Una de las muchas incertidumbres abiertas por la guerra entre Israel y Hamás se refiere al futuro del corredor económico entre India y Europa a través de Oriente Próximo. Anunciado en la cumbre del G20 celebrada en Delhi el pasado mes de septiembre, esta iniciativa concebida como alternativa a la nueva Ruta de la Seda china contempla una red marítima y ferroviaria que enlazaría India con Emiratos, Arabia Saudí y Jordania, y a estos últimos con el puerto israelí de Haifa, desde donde llegaría a El Pireo en Grecia. Este ambicioso plan de interconectividad, cuyos participantes representan la mitad del PIB global y el 40 por cien de la población del planeta, quedará aplazado sine die por el conflicto en curso. Esas dificultades no eliminan, sin embargo, la dinámica geopolítica que lo inspiró.
Para India, el corredor forma parte de la reorientación de su estrategia hacia Oriente Próximo. Sus beneficios serían múltiples si se tiene en cuenta el tamaño de la diáspora india en la subregión, su dependencia de los recursos energéticos del Golfo, y el potencial inversor de las monarquías árabes. El proyecto le permitiría, además, superar el obstáculo que siempre ha representado Pakistán a la determinación de Delhi de contar con enlaces directos con Oriente Próximo y Europa, a la vez que—además de extender su influencia económica—podría contrarrestar la creciente presencia china en esta parte del mundo.
La iniciativa debía contribuir asimismo a facilitar la normalización de relaciones entre Arabia Saudí e Israel; de ahí el apoyo con que ha contado tanto por parte norteamericana como israelí. Para la administración Biden, la integración de Israel en el plan era una de las piezas para su reconocimiento diplomático por Riad (y para el aislamiento de Irán), mientras que un mayor acercamiento de India a la región también fortalecería la política de contención de Estados Unidos hacia China. El primer ministro Benjamin Netanyahu calificó por su parte la propuesta como “el mayor proyecto de cooperación” en la historia de su país, y uno de los pilares del esquema de un “nuevo Oriente Próximo” que presentó ante la Asamblea General de la ONU en septiembre.
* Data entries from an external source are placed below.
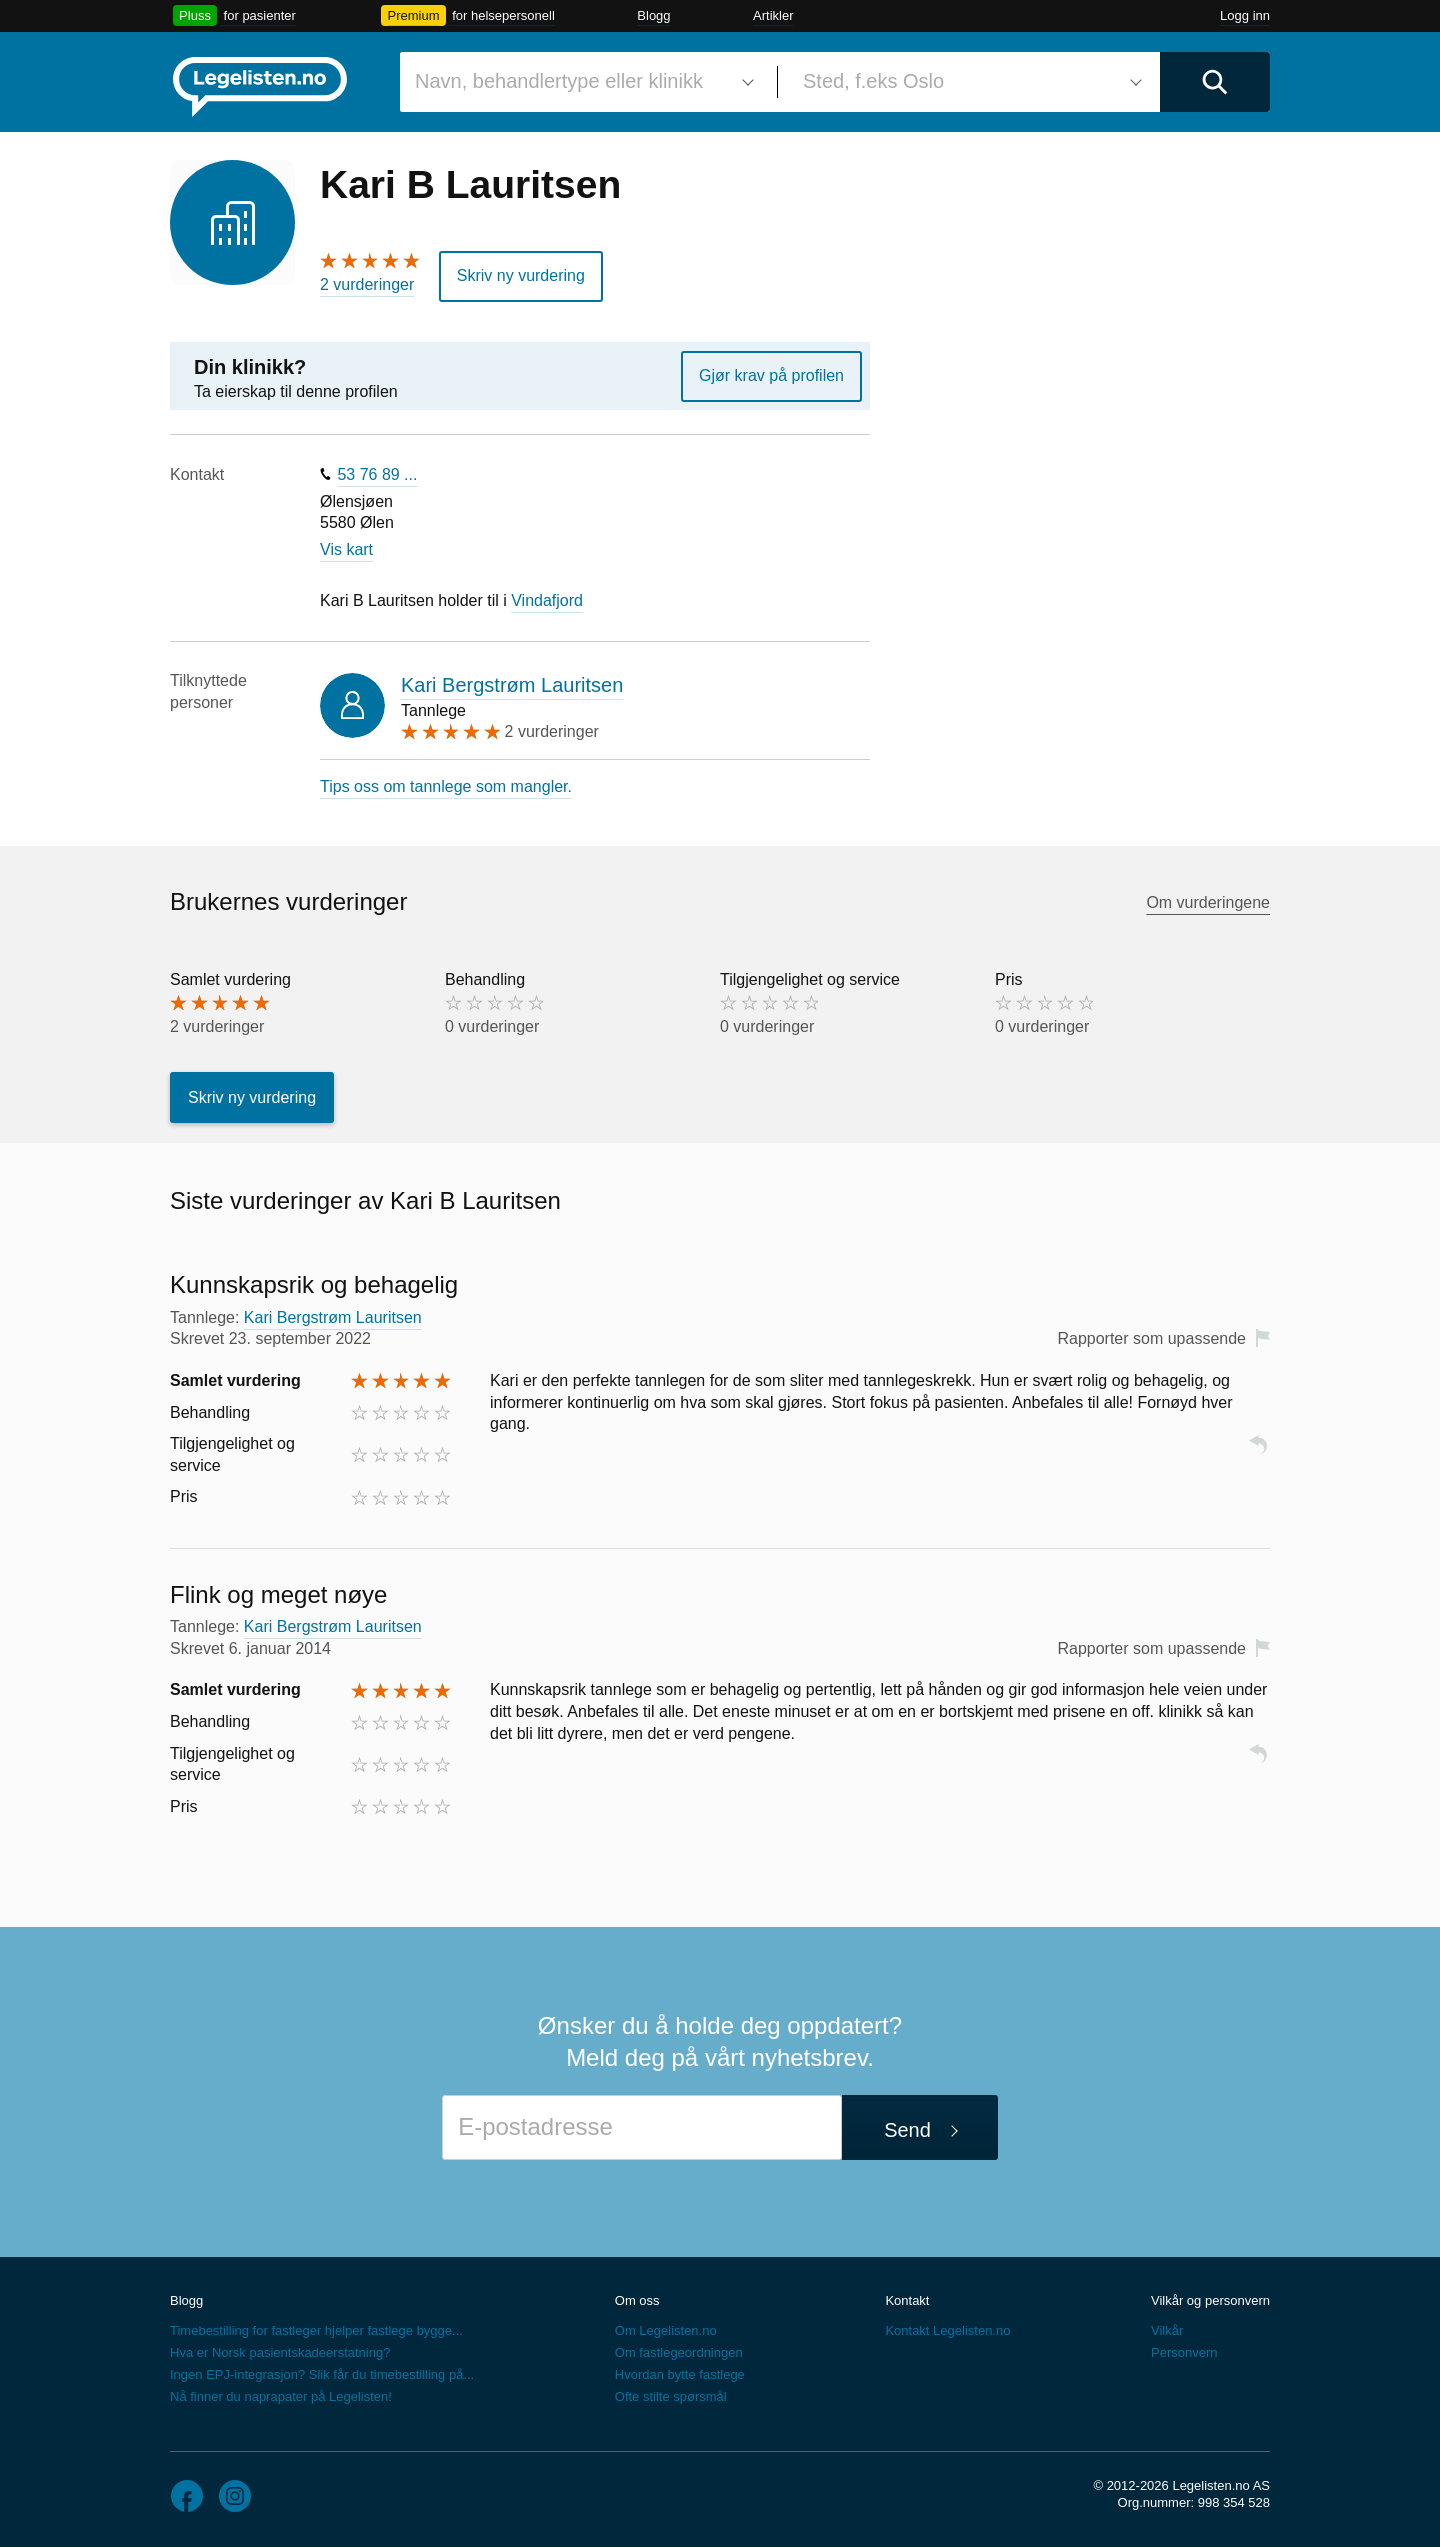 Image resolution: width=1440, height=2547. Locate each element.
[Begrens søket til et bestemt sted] (969, 82)
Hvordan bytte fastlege (680, 2374)
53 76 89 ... (377, 474)
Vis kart (346, 549)
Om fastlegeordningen (679, 2352)
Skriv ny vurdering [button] (521, 275)
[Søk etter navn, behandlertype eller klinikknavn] (581, 82)
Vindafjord (547, 600)
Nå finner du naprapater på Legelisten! (281, 2396)
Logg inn (1245, 15)
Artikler (773, 15)
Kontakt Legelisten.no (947, 2330)
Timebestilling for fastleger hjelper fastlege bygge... (316, 2330)
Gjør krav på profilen (771, 375)
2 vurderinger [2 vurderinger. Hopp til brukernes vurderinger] (367, 284)
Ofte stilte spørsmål (671, 2396)
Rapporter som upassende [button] (1151, 1338)
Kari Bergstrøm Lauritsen (512, 685)
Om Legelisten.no (666, 2330)
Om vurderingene (1208, 902)
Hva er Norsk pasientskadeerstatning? (280, 2352)
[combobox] (581, 82)
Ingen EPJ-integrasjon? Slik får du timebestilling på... (322, 2374)
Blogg (653, 15)
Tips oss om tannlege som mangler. (446, 786)
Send (907, 2130)
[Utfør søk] (1215, 82)
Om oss (637, 2300)
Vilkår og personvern (1210, 2300)
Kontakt (907, 2300)
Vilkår (1167, 2330)
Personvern (1184, 2352) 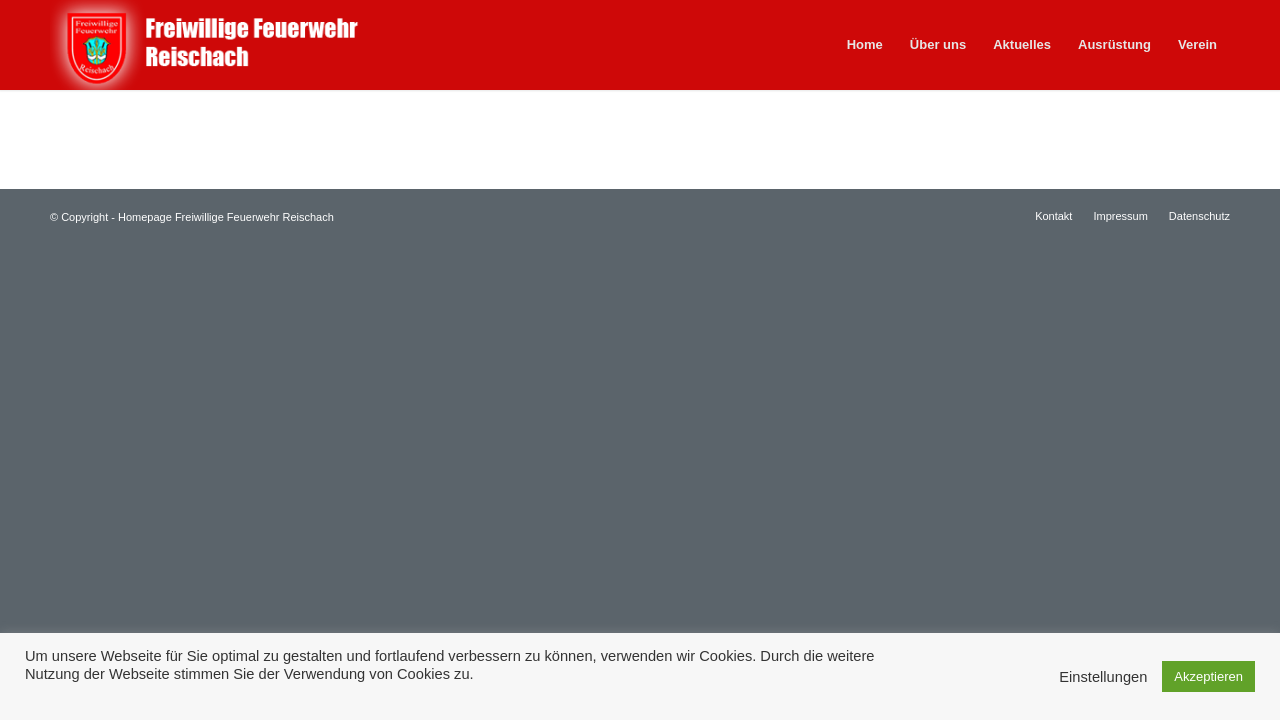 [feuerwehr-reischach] (233, 45)
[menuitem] (865, 45)
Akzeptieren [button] (1208, 676)
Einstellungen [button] (1103, 677)
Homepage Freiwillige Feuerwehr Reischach (226, 217) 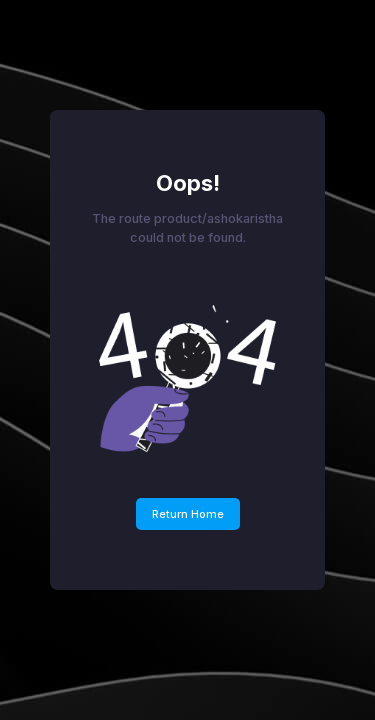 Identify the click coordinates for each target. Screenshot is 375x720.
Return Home (188, 514) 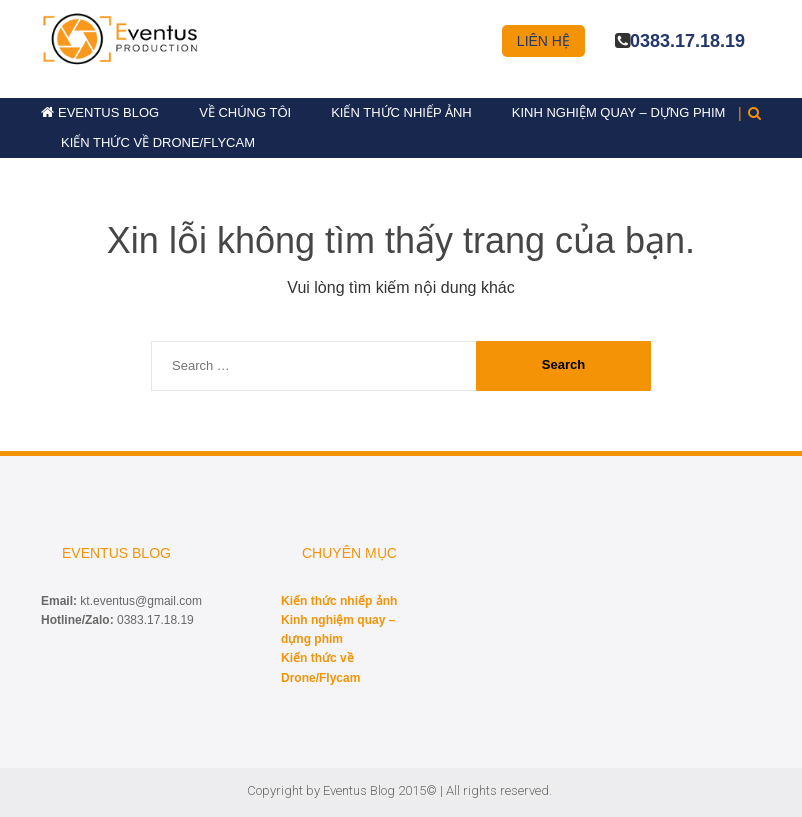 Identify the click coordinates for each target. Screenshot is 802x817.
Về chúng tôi (245, 112)
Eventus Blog (108, 112)
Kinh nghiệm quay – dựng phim (619, 112)
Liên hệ (543, 41)
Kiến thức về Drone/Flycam (158, 142)
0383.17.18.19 (687, 41)
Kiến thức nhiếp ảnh (401, 112)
A los países árabes, el corredor beneficiaría sus intereses nacionales—al permitir la diversificación de sus economías—e internacionales, tanto al promover su proyección exterior y consolidarse como nuevo hub de interconexión, como al ofrecer la oportunidad de multiplicar sus opciones y equilibrar las relaciones con Estados Unidos y con China. Los europeos, por último, podrían ampliar su “Global Gateway” a Oriente Próximo—espacio en el que carecen de logros concretos hasta la fecha—, y reforzar su conectividad con el océano Índico, así como, a través de India, con el Indo-Pacífico. Contarían así con mayores posibilidades para competir con la Ruta de la Seda de Pekín, al tiempo que el crecimiento económico de India repercutiría a favor de su intención de reducir la dependencia de las cadenas de valor chinas.
Esas ventajas coexistían, no obstante, con escollos considerables. Unos tienen que ver con los plazos y los recursos financieros exigidos por un proyecto de tales dimensiones. Los puertos ya existen, pero no las líneas ferroviarias y de carreteras que habría que construir a través de los desiertos de Arabia Saudí y de Emiratos. Otras limitaciones derivan de la ausencia de Turquía (lo que fue denunciado por su presidente, Recep Tayyip Erdogan, en la cumbre del G20), y de Irán (lo que se traducirá quizá en la profundización de sus relaciones con Pekín).
La guerra y sus impredecibles consecuencias se han sobrepuesto desde el 7 de octubre a dichos obstáculos. El plan de acción del corredor que debían discutir las partes a principios de noviembre queda aparcado y, con él, la pretensión de transformar por esta vía la ecuación de poder en Eurasia. Para contener a China y promover el ascenso de India, Occidente necesitará algo más que una red de infraestructuras: toda estrategia que desatienda la causa última de los problemas políticos de Oriente Próximo tendrá un corto recorrido.